Anita Ratnam’s Bharatanatyam piece for Mapping Melbourne is a feminist’s delight. APARNA ANANTHUNI reports

Reading Time: 4 minutes

It is immediately apparent that costuming will be important to Anita Ratnam’s Melbourne performance of her solo show Ma3Ka (a play on the Sanskrit word Matrika, meaning the trinity of goddesses in the Hindu pantheon). As the artist is revealed on stage, lying on her back in a loose white robe, feet up and crossed gracefully, there is also a coat stand side-stage, hanging with other costumes, promising more.

PIcture: Vipul Sangoi

In the first section of Ma3Ka, the goddess invoked is, ostensibly, Saraswathi, the white-clad goddess of wisdom and music. But the Saraswathi Ratnam speaks about, live, as she moves in loose, abstract motions against staccato sounds of Bharatanatyam jathis and kouthuvam (spoken word poetry), is her grandmother. “I was her shadow.”
From there, this first section becomes autobiographical, as Ratnam speaks emotionally about her grandmother, her mother and her daughter, dancing with slow precision and beauty. However, the narrative here feels clunky, a little trite even, at times.  I find my eyes straying frequently to the coat stand waiting at the side of the stage. I want more.
And I get it. Ratnam moves to the coat stand and changes, unexpectedly, into a waist-length orange silk jacket, bangles, earrings and affixes a long false black plait, glittering with gold ornaments, to her bun. Set against piano music, it’s a more grounded version of the neoclassical Indian dance heroine’s ‘dressing’ scene.
Picture: Facebook

Indeed, Ratnam later declares in her artist’s talk that she wants to “not be pretty all the time”, and from this section onwards, I can really see her bold and crucial subversion of this trope of the Indian female dancer.
Ratnam indicates that this section is dedicated to exploring the goddess Lakshmi – goddess of wealth and prosperity – as she sings and translates the well-known South Indian composition, Bhagyada Lakshmi Bharamma.“Welcome, lady of the lotus…what is your true face?” she asks. Placing the red feather she holds in her hair, she uses her braid brilliantly as a fluid prop, using it to sketch out the story of the goddess’s birth from the churning of the ocean. She pulls coins out of the jacket pocket – another deft use of costume and props – and strews it on the ground, marking the more commercial function of the goddess.

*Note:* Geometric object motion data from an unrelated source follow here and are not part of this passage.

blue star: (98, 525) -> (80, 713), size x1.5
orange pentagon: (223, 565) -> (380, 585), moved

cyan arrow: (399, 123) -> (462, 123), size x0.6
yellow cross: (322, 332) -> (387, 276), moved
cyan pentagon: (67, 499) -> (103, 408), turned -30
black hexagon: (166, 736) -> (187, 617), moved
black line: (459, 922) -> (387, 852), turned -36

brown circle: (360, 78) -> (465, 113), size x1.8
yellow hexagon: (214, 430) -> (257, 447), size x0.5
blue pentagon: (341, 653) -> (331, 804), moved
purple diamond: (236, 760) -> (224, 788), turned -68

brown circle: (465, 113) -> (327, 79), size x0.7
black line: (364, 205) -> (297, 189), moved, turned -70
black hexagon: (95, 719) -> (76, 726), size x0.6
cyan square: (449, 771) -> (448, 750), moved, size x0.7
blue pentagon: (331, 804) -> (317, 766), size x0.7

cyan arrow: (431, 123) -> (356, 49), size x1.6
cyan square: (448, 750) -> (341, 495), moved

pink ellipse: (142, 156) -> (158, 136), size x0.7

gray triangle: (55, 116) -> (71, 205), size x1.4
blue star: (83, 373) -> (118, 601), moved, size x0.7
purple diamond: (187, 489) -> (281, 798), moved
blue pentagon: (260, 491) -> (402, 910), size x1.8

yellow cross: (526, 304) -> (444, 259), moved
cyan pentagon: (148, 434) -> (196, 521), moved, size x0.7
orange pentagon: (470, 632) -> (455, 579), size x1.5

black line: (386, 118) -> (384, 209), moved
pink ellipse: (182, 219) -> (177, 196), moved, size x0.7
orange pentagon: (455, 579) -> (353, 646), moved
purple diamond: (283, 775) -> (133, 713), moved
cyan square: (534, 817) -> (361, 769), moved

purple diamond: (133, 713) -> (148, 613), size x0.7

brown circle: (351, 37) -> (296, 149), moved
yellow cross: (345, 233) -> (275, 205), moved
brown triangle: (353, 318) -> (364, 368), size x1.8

And then, in the most daring contemporary feminist spin of the show, she turns goddess worship into a catwalk spectacle. Blasting pop music – including Lady Gaga – as well as Tamil film music, she walks her runway, pouting unashamedly, snapping selfies and rocking poses with sunglasses.

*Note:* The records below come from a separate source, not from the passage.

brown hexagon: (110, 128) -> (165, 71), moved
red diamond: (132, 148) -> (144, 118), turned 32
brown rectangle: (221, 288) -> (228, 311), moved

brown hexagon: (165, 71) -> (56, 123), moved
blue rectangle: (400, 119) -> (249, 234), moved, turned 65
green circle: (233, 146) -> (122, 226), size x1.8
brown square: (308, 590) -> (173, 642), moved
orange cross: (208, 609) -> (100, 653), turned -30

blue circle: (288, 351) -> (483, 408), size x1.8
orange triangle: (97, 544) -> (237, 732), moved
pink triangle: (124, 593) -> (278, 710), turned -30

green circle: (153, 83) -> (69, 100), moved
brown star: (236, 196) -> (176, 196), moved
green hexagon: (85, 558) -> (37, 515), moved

It’s an unabashed embracing of what Ratnam later describes as “goddess glam”. Lakshmi, a goddess that is frequently blasted with the male gaze is here embodied in the model, the film heroine, and the contemporary woman who wants to show off her beauty and her fashion sense.
As Ratnam says in her artist talk, this woman is “deciding she is going to be gazed at”. She is making the choices, she is calling the shots. And she loves it. What is so radical about this is the positivity of Lakshmi’s conflation with contemporary female glamour culture.
For the third section, Ratnam changes into a long caftan that flashes blue and green and red, and ties around her forehead a gold headband reminiscent of female superheroes like Wonderwoman. She invokes Meenakshi, a goddess born on earth as a warrior princess who stands out because of her three breasts. For those familiar with Bharatanatyam, this is a well-worn story and from my perspective, Ratnam needs to create something visually stunning in order to transcend it.
And I’m not disappointed. Ratnam fully embodies Meenakshi as disciplined, intense warrior, using sliding, bending, martial-arts like moves that take the princess’s fighting skills seriously, rather than romanticising them the way Bharatanatyam choreography normally does. Meenakshi’s desire for the god Shiva is also handled beautifully, subverting the cringe-worthy traditional scene where she sees him, goes all shy, loses her third breast, and ultimately all desire for being who she is – a warrior.
Instead, Ratnam maintains the princess’s confident stance, and has her gaze back at Shiva, admiring his beauty, and inviting him to return to her kingdom with her as her consort. She is allowed to be multiple things – sensual, stern, powerful, beautiful – without compromising any one quality.
Ma3Ka feels like an offering of contemporary feminist vision and solidarity within the world of South Asian dance and music, and Ratnam, a sophisticated multi-skilled performer at the height of her powers, feels like the right person to offer it. What the work does most of all, though, is create a gateway to a world of expanding possibilities. Like the coat stand in the corner of the stage, with its eclectic collection of costumes and props, Ratnam’s work tells us that there is more to explore, more to revisit, more to revise, and more to revision.